None of this would have been possible without Carol Shaw and her most famous game, River Raid, which is widely regarded as one of the best games for the Atari 2600 (the dominant game system in North America in the 80s).

Carol Shaw was born in 1955 in Palo Alto, California to a mechanical engineer father and a stay-at-home mother. She studied at the University of California, Berkeley, graduated with a B.S. in Electrical Engineering and Computer Science and later completed an MSc in Computer Science. Her childhood was filled with technology, and she spent a lot of her childhood being fascinated by model railroading. However, she went to school in the 1970s, a time when women in technology were almost unheard of. Despite this, she persisted and was hired right out of university by Atari, in 1978.

During her time at Atari, she created many popular games, such as 3D Tic-Tac-Toe and Video Checkers, and she co-wrote and programmed Super Breakout and Othello for the Atari 2600. She also did work for the Atari 8-bit computers and developed the Calculator application and co-wrote the Atari BASIC Reference Manual with Keith Brewster. 

She left Atari in 1980 to work for Tandem Computing as an assembly language programmer, which I find especially impressive! She then joined Activision in 1982, where she would go on to do some of her best work. Her first (and most successful) game was the famed side-scroller River Raid, which sold more than one million copies, impressing players with advanced graphics for its time. She also programmed the puzzle game, Happy Trails, for Intellivision, a rival of the Atari 2600. This was another huge success, enabling her to leave Activision in 1984 and return to Tandem Computing, only to retire in 1990. She credits River Raid’s profits for allowing her to retire so early.

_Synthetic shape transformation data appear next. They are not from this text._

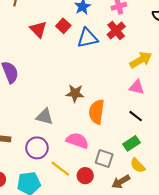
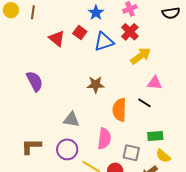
yellow arrow: (141, 60) -> (141, 56), moved
brown star: (75, 93) -> (96, 85), moved
black line: (136, 116) -> (144, 103), moved
pink semicircle: (77, 141) -> (104, 139), turned 85
green rectangle: (132, 143) -> (155, 136), turned 35

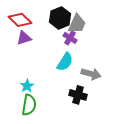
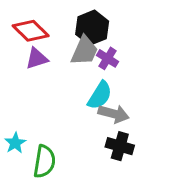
gray trapezoid: (77, 24) -> (84, 51), moved
gray arrow: (91, 74) -> (114, 114), moved
cyan star: (27, 86) -> (15, 143), moved

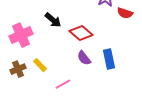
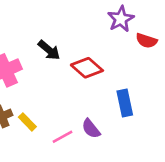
purple semicircle: (84, 58) -> (91, 129), moved
yellow rectangle: (40, 65) -> (27, 122), moved

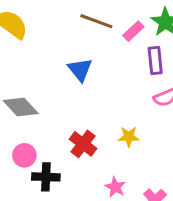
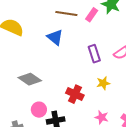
purple rectangle: (155, 61) -> (94, 54), moved
blue triangle: (80, 70) -> (55, 37), moved

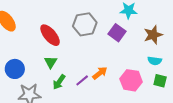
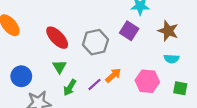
gray hexagon: (85, 24) -> (95, 42), moved
brown star: (153, 35) -> (168, 31), turned -30
green square: (160, 81) -> (180, 88), moved

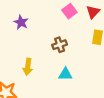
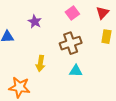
pink square: (69, 11) -> (72, 13), moved
brown cross: (60, 45) -> (71, 43), size x1.5

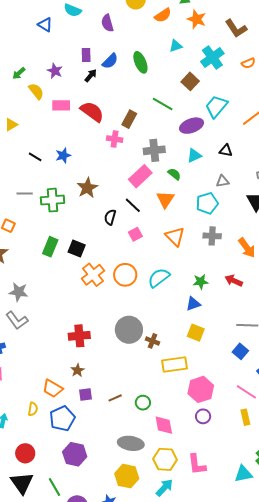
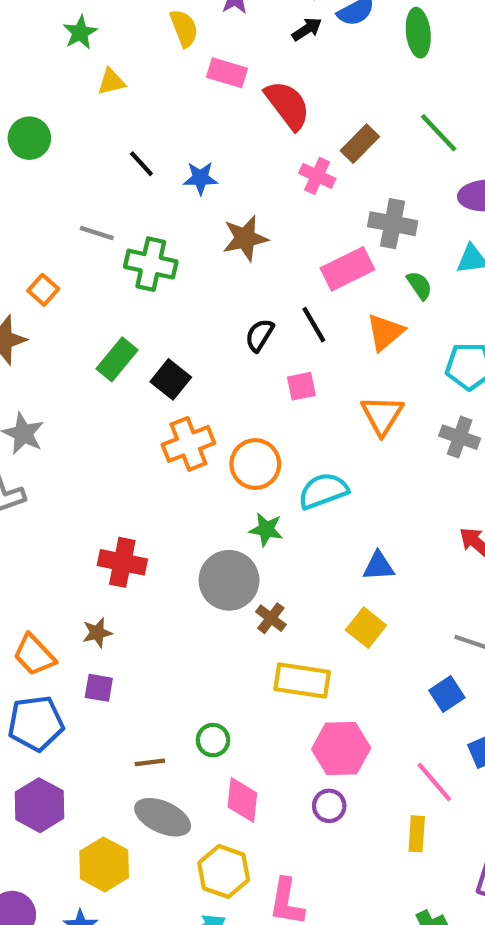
brown star: (87, 188) -> (245, 238), moved
green star: (201, 282) -> (266, 530), moved
brown line: (115, 398) -> (150, 762), moved
yellow hexagon: (127, 476) -> (104, 864), moved

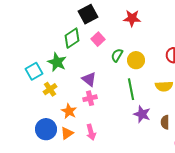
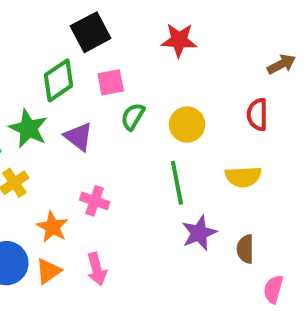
pink square: (98, 39) -> (111, 82), turned 32
green semicircle: (117, 55) -> (133, 116), moved
purple triangle: (89, 79) -> (79, 137), moved
pink cross: (90, 98) -> (95, 201), turned 32
purple star: (142, 114) -> (199, 233), turned 30

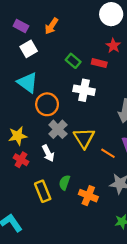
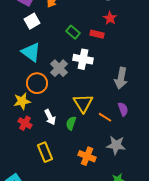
orange circle: (47, 104) -> (37, 83), moved
gray cross: (58, 129) -> (59, 68), moved
green semicircle: (64, 183) -> (71, 123), moved

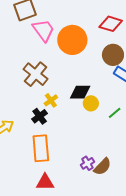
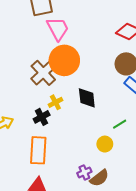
orange circle: (72, 40) -> (64, 60), moved
black diamond: (80, 92) -> (87, 98), turned 75
yellow circle: (91, 103) -> (105, 144), moved

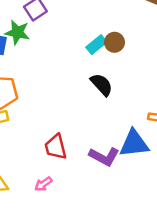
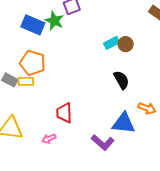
black semicircle: (102, 85) -> (121, 80), moved
purple L-shape: (104, 157) -> (103, 142), moved

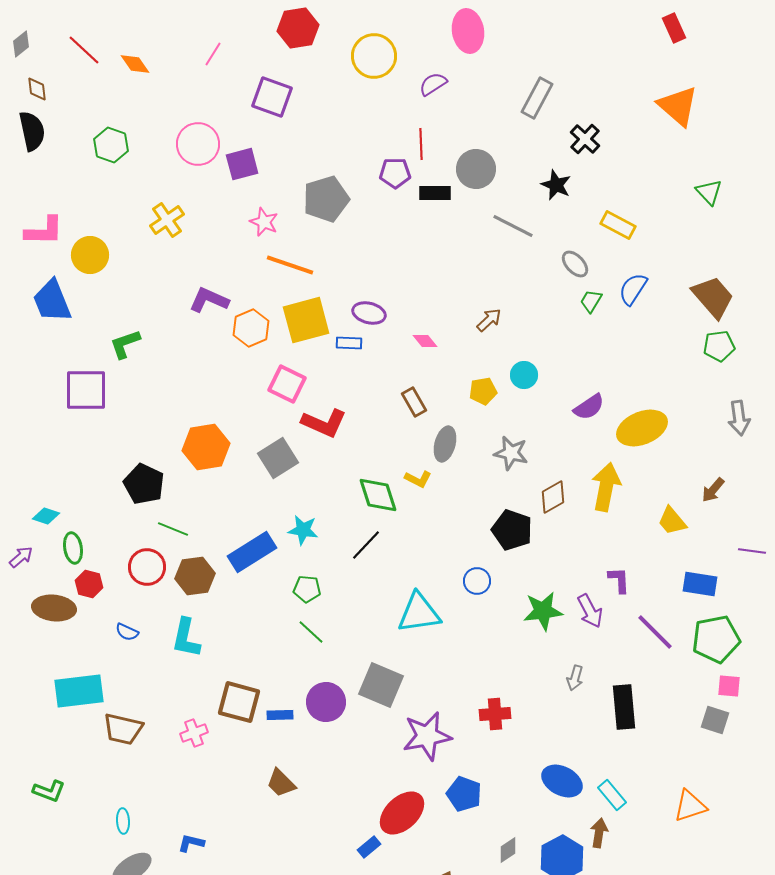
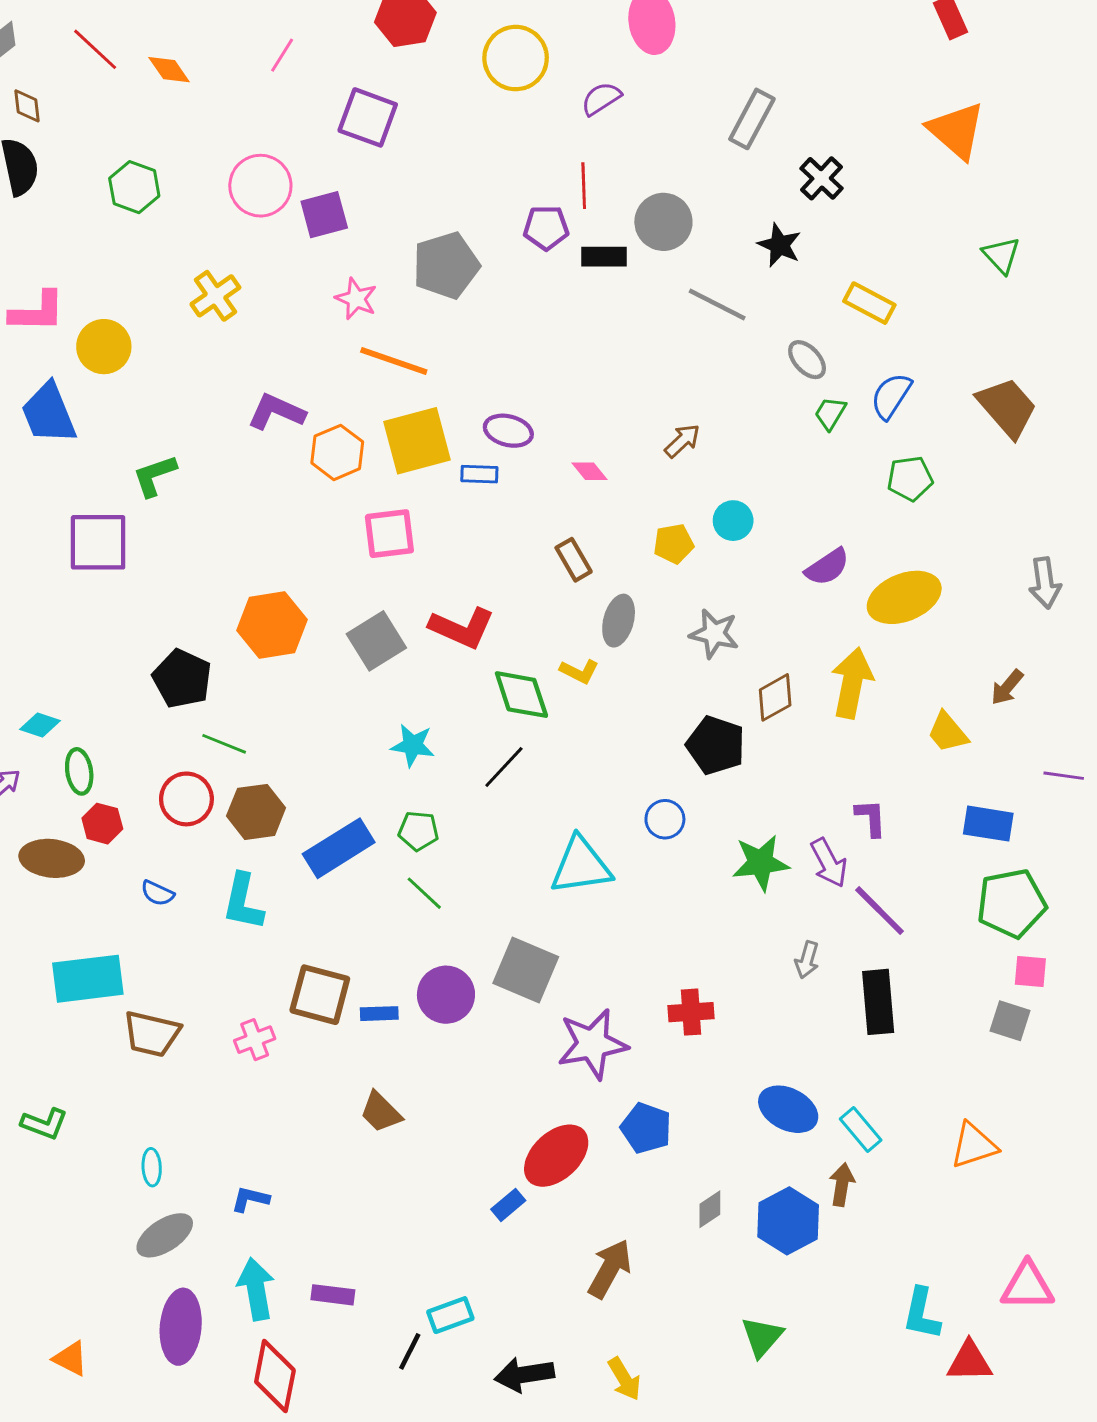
green pentagon: (719, 346) -> (910, 479), moved
pink square: (287, 384) -> (389, 534), turned -33
red L-shape: (324, 423) -> (462, 628), moved
blue rectangle: (252, 552) -> (339, 848), moved
purple line: (655, 632) -> (880, 911), moved

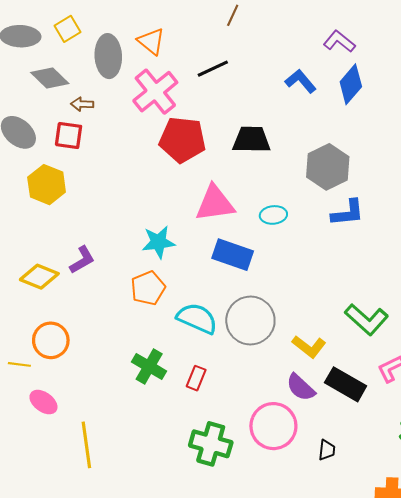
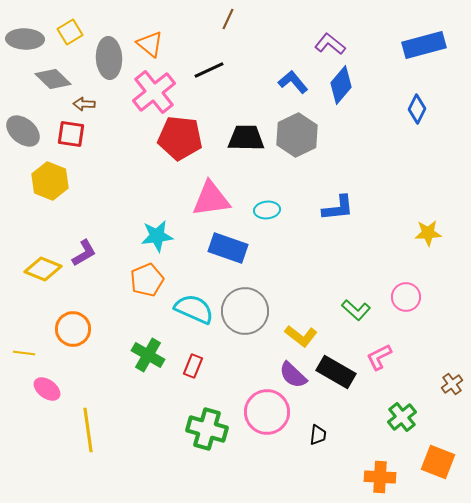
gray hexagon: (328, 167) -> (297, 135), moved
green L-shape: (366, 319) -> (356, 310), size x0.7
orange circle: (51, 340) -> (73, 329), moved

After retiring, Carol Shaw did some volunteer work at the Foresight Institute, supporting the development of emerging technologies. 

In 2017, she received the Industry Icon award at The Game Awards and subsequently donated her game memorabilia (games, boxes, source code, designs) to the Strong National Museum of Play. In addition, she was the first female game designer to be inducted into the Academy of Interactive Arts and Science Hall of Fame.

Carol Shaw was (and still is!) a pioneer in video game designing and she is a huge inspiration to me, especially an aspiring female game designer, and I am so glad I was given the opportunity to write about her. Thanks to her, we have such amazing video game titles like the Legend of Zelda, Overwatch, Animal Crossing, and so many more. I hope that this article and her story and achievements can encourage other young girls to chase after every opportunity and persevere through every challenge they face, especially if they are exacerbated by discrimination like hers were.